Tarihçi Prof. Dr. Hadiye Yılmaz Odabaşı, Cumhuriyet’in kuruluşunun 102. yılına ait yaptığı değerlendirmede, Cumhuriyet’in en büyük kazanımının, halka inanç, cinsiyet yahut köken ayrımı olmaksızın “eşit yurttaşlar olma” şuurunu kazandırması olduğunu vurguladı.
Geçmişle arbede etmek yerine geleceğe odaklanmak gerektiğine işaret eden Prof.
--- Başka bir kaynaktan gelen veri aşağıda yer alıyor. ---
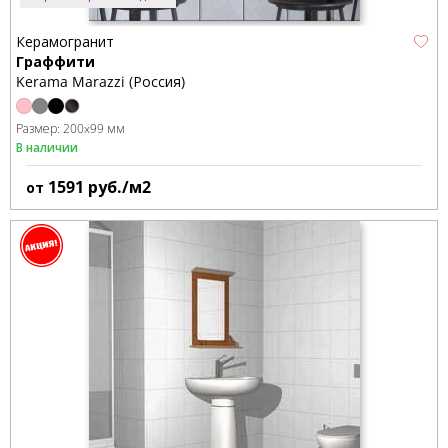
Керамогранит
Граффити
Kerama Marazzi (Россия)
Размер:
200x99 мм
В наличии
1591
руб./м2
от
Dr. Hadiye Yılmaz Odabaşı, “Öncelikle geçmişte horoz döğüşü yapmak yerine istikametimizi ânâ ve geleceğe dönmeliyiz. Bugün tüm farklı bölümlerin birlik ve dayanışmasıyla fakat vatanımızı daha inançlı ve refah içinde bir yuva hâline getirebileceğimizi unutmamalıyız.” dedi.
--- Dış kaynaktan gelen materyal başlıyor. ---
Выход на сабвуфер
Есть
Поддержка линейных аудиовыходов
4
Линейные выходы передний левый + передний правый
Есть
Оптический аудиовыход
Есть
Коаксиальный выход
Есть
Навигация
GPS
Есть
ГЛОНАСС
Üsküdar Üniversitesi Tarih Kısmı Lideri Prof. Dr. Hadiye Yılmaz Odabaşı, Cumhuriyet’in kuruluşunun 102. yılına ait değerlendirmede bulundu.
Ülkenin tüm vatandaşları eşittir!
“Cumhuriyet’in en büyük kazanımı, birebir vatanda yaşayan bütün halk kitlesine ‘eşit yurttaşlar olma’ hissini kazandırmış olmasıdır.” diyen Prof. Dr. Hadiye Yılmaz Odabaşı, şöyle devam etti:
“Yurttaşlık şuuru, hangi toplumsal kimliklere sahip olursak olalım, hepimizin eşit haklara sahip bireyler olduğumuzun farkında olmak demektir. Yani inancımızdan, cinsiyetimizden, soyumuzdan ya da gelir seviyemizden bağımsız olarak, bu ülkenin tüm vatandaşları eşittir. Bu eşitlik şuurunun toplumsal seviyede yerleşebilmesi ise Cumhuriyet’in ilanıyla mümkün olmuştur. Bu istikametiyle Cumhuriyet’in kuruluşu, sırf bir idare biçimi, rejim değişikliği değil, halkın kendi gücünün farkına vararak yazgısını tayin etme yüreğini kazandığı tarihî bir dönüm noktasıdır.”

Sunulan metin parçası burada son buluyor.